Amazon announces plans to acquire One Medical
Amazon recently announced plans to acquire primary care giant One Medical in its latest attempt to disrupt the healthcare industry. Amazon announced the cash deal as it intends to buy OneMedical shares at $18/share.
One Medical, whose parent company is 1Life Healthcare, is a membership-based primary care company where members can access their services for a yearly subscription fee of $199. One Medical operates 188 offices in metropolitan cities throughout the United States. One Medical was founded in 2007 in San Francisco, and claims to now have about 767,000 paid members. The membership model includes in-person as well as virtual visits. As of the latest quarterly filing, One Medical remains unprofitable as it incurred a net loss of $90.9m after a $254.1m in revenue. The deal also includes One Medical’s debt.

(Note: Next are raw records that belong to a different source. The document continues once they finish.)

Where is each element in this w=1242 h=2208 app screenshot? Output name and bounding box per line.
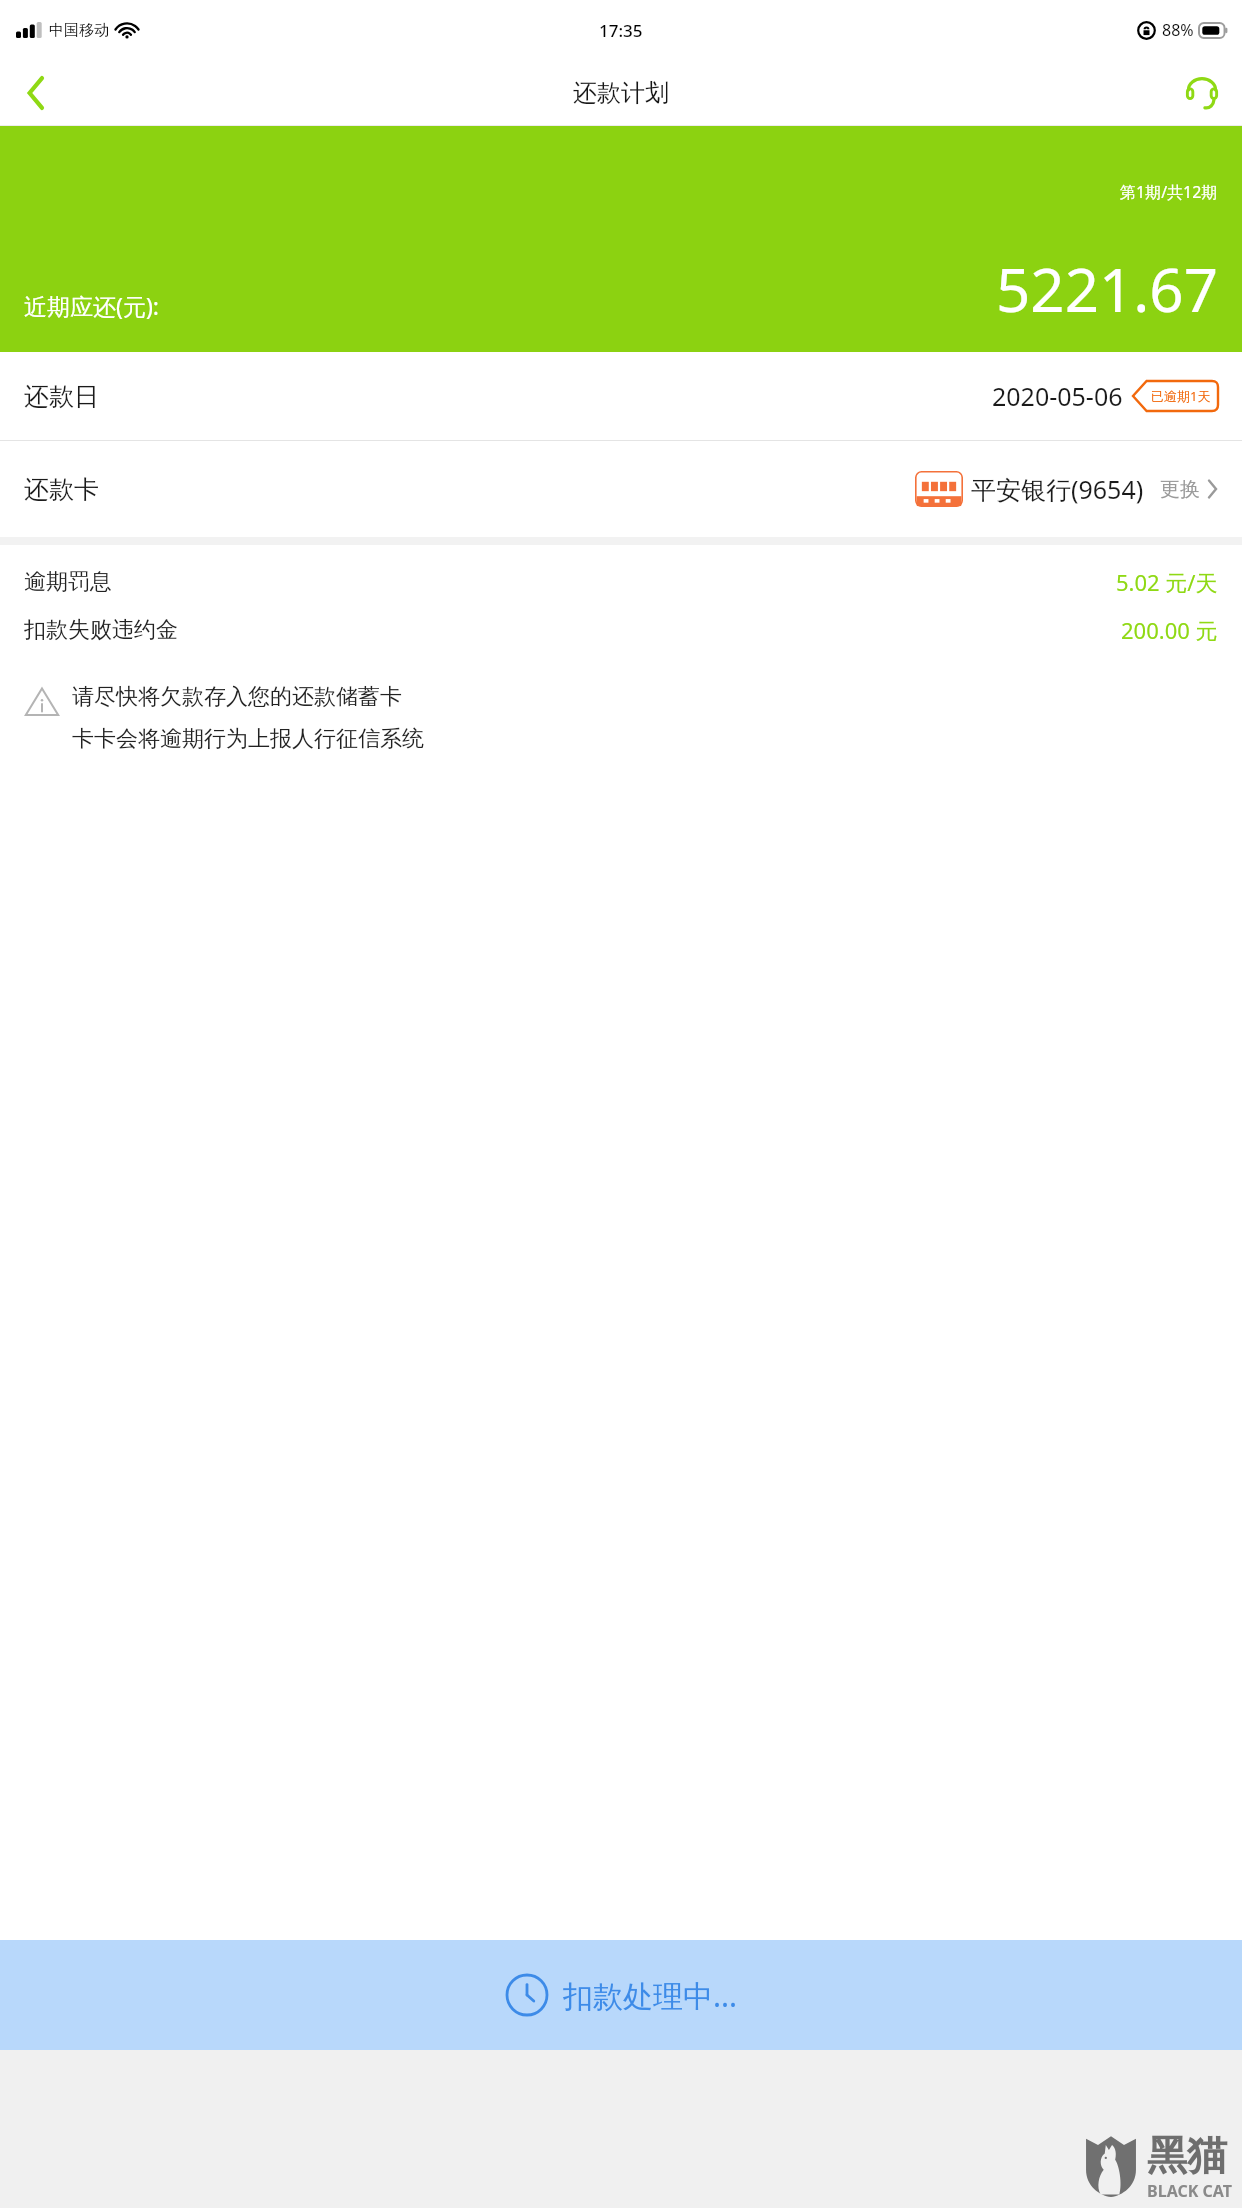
button[interactable]: 还款卡 bbox=[0, 441, 1242, 537]
staticText: 88% bbox=[1162, 19, 1194, 41]
staticText: 5221.67 bbox=[996, 248, 1218, 330]
staticText: 2020-05-06 bbox=[992, 379, 1123, 413]
staticText: 200.00 元 bbox=[1121, 615, 1218, 645]
staticText: 扣款失败违约金 bbox=[24, 616, 178, 644]
staticText: 还款计划 bbox=[573, 78, 669, 108]
button[interactable]: Back bbox=[0, 60, 72, 126]
button[interactable]: Customer service bbox=[1162, 60, 1242, 126]
staticText: 逾期罚息 bbox=[24, 568, 112, 596]
staticText: 第1期/共12期 bbox=[1120, 181, 1218, 203]
staticText: 更换 bbox=[1160, 477, 1200, 502]
staticText: 近期应还(元): bbox=[24, 290, 159, 321]
button[interactable]: 扣款处理中... bbox=[0, 1940, 1242, 2050]
staticText: 还款卡 bbox=[24, 474, 99, 505]
staticText: 扣款处理中... bbox=[563, 1975, 738, 2016]
staticText: 还款日 bbox=[24, 381, 99, 412]
staticText: 5.02 元/天 bbox=[1116, 567, 1218, 597]
staticText: 请尽快将欠款存入您的还款储蓄卡 bbox=[72, 683, 402, 711]
staticText: 已逾期1天 bbox=[1151, 387, 1211, 405]
staticText: BLACK CAT bbox=[1147, 2180, 1232, 2202]
staticText: 中国移动 bbox=[49, 21, 109, 40]
staticText: 黑猫 bbox=[1147, 2130, 1227, 2180]
staticText: 卡卡会将逾期行为上报人行征信系统 bbox=[72, 725, 424, 753]
staticText: 17:35 bbox=[599, 19, 643, 42]
button[interactable]: 还款日 bbox=[0, 352, 1242, 440]
staticText: 平安银行(9654) bbox=[971, 472, 1144, 506]
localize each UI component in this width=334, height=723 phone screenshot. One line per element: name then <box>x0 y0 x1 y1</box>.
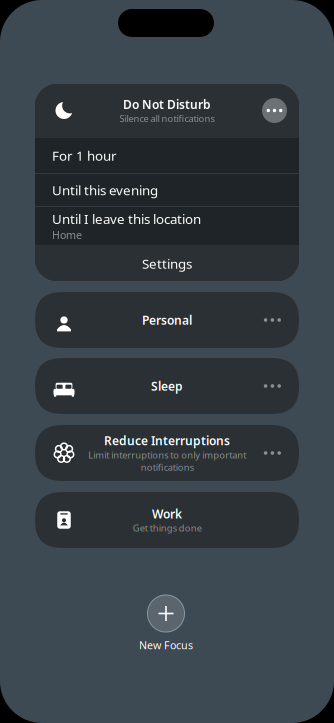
staticText: Until I leave this location <box>52 210 201 228</box>
staticText: Settings <box>142 255 192 272</box>
button[interactable]: Until this evening <box>35 174 299 206</box>
button[interactable]: Settings <box>35 245 299 282</box>
staticText: Do Not Disturb <box>123 96 211 112</box>
button[interactable]: New Focus <box>127 595 205 652</box>
button[interactable]: More Do Not Disturb options <box>262 98 287 123</box>
staticText: Get things done <box>132 522 202 534</box>
staticText: Limit interruptions to only important no… <box>88 449 246 473</box>
button[interactable]: Reduce Interruptions <box>35 425 299 481</box>
staticText: Until this evening <box>52 181 158 199</box>
staticText: Home <box>52 228 82 242</box>
button[interactable]: Personal <box>35 292 299 348</box>
staticText: Reduce Interruptions <box>104 433 230 448</box>
button[interactable]: Sleep <box>35 358 299 414</box>
staticText: New Focus <box>139 638 193 652</box>
staticText: Work <box>152 506 182 522</box>
button[interactable]: Until I leave this location <box>35 207 299 245</box>
staticText: For 1 hour <box>52 147 117 164</box>
staticText: Sleep <box>151 378 183 394</box>
staticText: Personal <box>142 312 192 328</box>
button[interactable]: For 1 hour <box>35 138 299 173</box>
button[interactable]: Work <box>35 492 299 548</box>
staticText: Silence all notifications <box>120 112 214 125</box>
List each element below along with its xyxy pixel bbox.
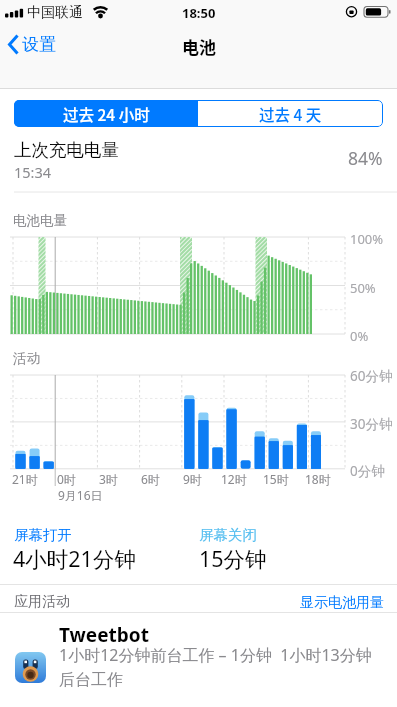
staticText: 21时: [12, 471, 38, 487]
staticText: 50%: [350, 279, 376, 297]
button[interactable]: Tweetbot: [0, 613, 397, 707]
staticText: 18:50: [182, 4, 216, 22]
staticText: 过去 24 小时: [63, 103, 150, 125]
staticText: 屏幕关闭: [199, 526, 257, 544]
staticText: 0%: [350, 327, 369, 345]
staticText: 15时: [263, 471, 289, 487]
staticText: 0分钟: [350, 462, 385, 480]
staticText: 84%: [348, 146, 383, 170]
staticText: 0时: [57, 471, 76, 487]
staticText: 应用活动: [14, 593, 70, 611]
staticText: Tweetbot: [59, 622, 149, 648]
staticText: 9时: [183, 471, 202, 487]
staticText: 中国联通: [27, 4, 83, 22]
staticText: 9月16日: [58, 487, 103, 503]
staticText: 60分钟: [350, 367, 393, 385]
staticText: 显示电池用量: [300, 594, 384, 612]
staticText: 30分钟: [350, 415, 393, 433]
staticText: 4小时21分钟: [13, 544, 136, 573]
staticText: 100%: [350, 230, 384, 248]
staticText: 活动: [13, 350, 40, 367]
button[interactable]: 过去 24 小时: [14, 100, 198, 127]
staticText: 3时: [99, 471, 118, 487]
staticText: 设置: [22, 34, 56, 55]
staticText: 电池: [182, 34, 216, 59]
staticText: 电池电量: [13, 212, 67, 229]
staticText: 15:34: [14, 162, 52, 182]
staticText: 屏幕打开: [14, 526, 72, 544]
staticText: 6时: [141, 471, 160, 487]
staticText: 1小时12分钟前台工作 – 1分钟 1小时13分钟 后台工作: [59, 644, 372, 689]
button[interactable]: 显示电池用量: [0, 587, 384, 612]
staticText: 15分钟: [199, 544, 267, 573]
button[interactable]: 设置: [0, 28, 80, 64]
button[interactable]: 过去 4 天: [198, 100, 383, 127]
staticText: 12时: [221, 471, 247, 487]
staticText: 18时: [305, 471, 331, 487]
staticText: 过去 4 天: [259, 103, 322, 125]
staticText: 上次充电电量: [14, 139, 119, 161]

Virtual healthcare companies have grown significantly during the COVID-19 pandemic, but their stock prices have decreased significantly as states eased stay-at-home restrictions. Teladoc Health, a telemedicine virtual healthcare company, saw its stock peak at $293.66 in February of 2021. As of today, Teladoc Health stock is selling at $41.18. Amwell, another telemedicine healthcare company, saw its stock peak during the pandemic years above $35. Amwell stock now sells at $4.57.
This is one of many attempts of Amazon to enter the healthcare industry. In 2018 , Jeff Bezos (CEO of Amazon at the time), Warren Buffet (CEO of Berkshire Hathaway) and Jamie Dimon (CEO of JP Morgan Chase) announced a joint venture called Haven under the leadership of renowned physician and author Dr. Atul Gawande. The venture was disbanded in January 2021.
Also in 2018, Amazon acquired PillPack for $750m and opened its own online drug store. In early 2019, Amazon announced its own telemedicine services and in-person offices under Amazon Care. Amazon has not yet announced plans on how Amazon Care and One Medical will be jointly managed.